COMPGI21 - Introduction to Machine Learning
This database contains the 2017-18 versions of syllabuses.
Note: Whilst every effort is made to keep the syllabus and assessment records correct, the precise details must be checked with the lecturer(s).
|Prerequisites||Introductory courses covering linear algebra, calculus, probability theory and programming.|
|Taught By||Iasonas Kokkinos (100%)|
|Aims||To have a full understanding of the learning outcomes.|
Students will become familiar with the conceptual landscape of machine learning and have developed practical skills to solve real world problems using available software.

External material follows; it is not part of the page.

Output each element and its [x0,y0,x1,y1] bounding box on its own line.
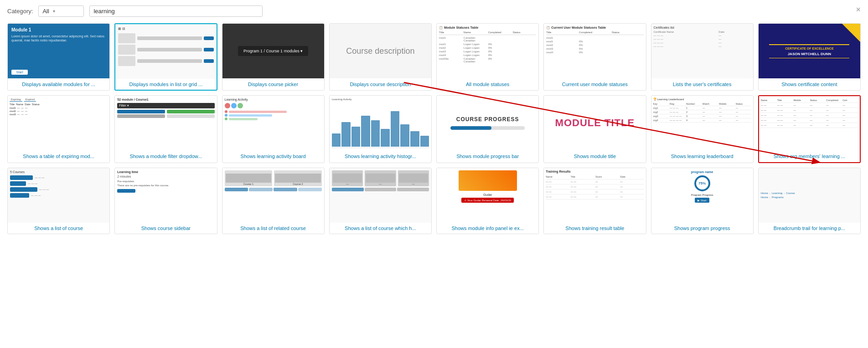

Introduction to Supervised Learning
- Linear Models for regression and classification
- Concepts of overfitting and regularization, L1 and L2 regularisation
- Naïve Bayes and Logistic Regression
- Nearest Neighbour classification
- Boosting, Decision Trees, Random Forests
- Support Vector Machines
Introduction to Unsupervised Learning
- Principal Components Analysis
- Expectation-Maximization, Mixture of Gaussians, Factor Analysis
- Neural Networks for regression and classification
- Unsupervised models: Autoencoders, Generative Adversarial Networks
Method of Instruction
3 hours of Lectures and 2 hour tutorial per week.
The course has the following assessment components:
- Written Examination (2.5 hours, 70%)
- Coursework Section (30%)
To pass this course, students must:
- Obtain an overall pass mark of 50% for all sections combined.
Reading list available via the UCL Library catalogue.